The incidence of killer diseases in an aging population is not always the result of bodies growing older, wearing out, and falling apart. Weissman observes:

"This does not account for the number of younger people who suffer from Crohn's disease, arthritis, cancer, heart attacks, multiple sclerosis, and other ailments that have been on the rise in the twentieth century."

In this framework, the preventive health expert indicts animal foods as a major disease producing factor because they are "bioconcentrators." As a result, the environmental toxin levels in animal food are many times -- in some studies, seventeen times, greater than in plant foods.

Weissman also explains that more than 300 pesticides are registered for use on food crops.
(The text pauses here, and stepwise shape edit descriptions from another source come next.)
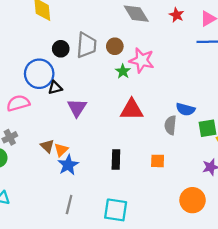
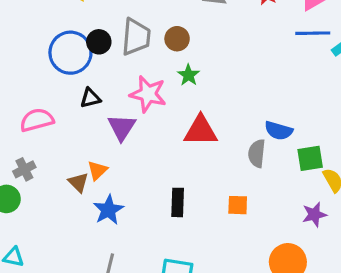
pink star: (142, 60) -> (148, 94), moved
blue circle: (39, 74) -> (70, 53), moved
orange triangle: (61, 150) -> (97, 170), moved

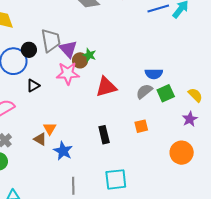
brown circle: (177, 39) -> (80, 60), moved
purple triangle: (122, 127) -> (68, 49), moved
gray semicircle: (257, 153) -> (144, 91), turned 60
green square: (310, 158) -> (166, 93), moved

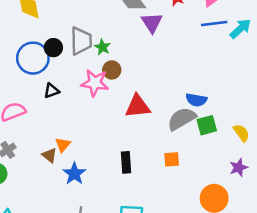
purple triangle: (68, 49) -> (152, 23), moved
green star: (89, 55) -> (102, 47), moved
gray semicircle: (144, 91) -> (182, 119), size x1.4
purple star: (190, 119) -> (238, 168), moved

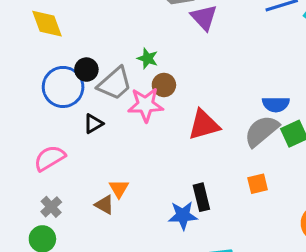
gray trapezoid: (81, 41) -> (115, 84), moved, turned 60
blue star: (74, 174) -> (183, 215), moved, turned -30

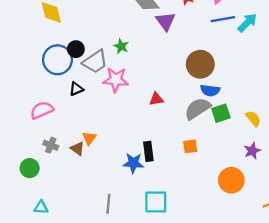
brown circle: (164, 85) -> (200, 64), moved, size x1.6
red triangle: (204, 125) -> (156, 99), size x0.6
gray cross: (51, 207) -> (51, 145), moved, turned -32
They are used on foods for animals which become concentrated and enhanced within the cow, pig or chicken, interacting with the hormones and antibodies included in animal diets.

To minimize the effect of such pollutants, Weissman has developed a ten-point, low-toxin program emphasizing a vegetarian diet based on plant sources, eliminating animal products and processed foods.

"In my own medical practice," the physician says, "I have seen the low-toxin program help patients with conditions such as coronary artery disease, cancer, rheumatoid arthritis, gout, systemic lupus, Crohn's disease, ulcerative colitis, spastic colitis, diabetes, duodenal ulcers, chronic hives, eczema and hypertension."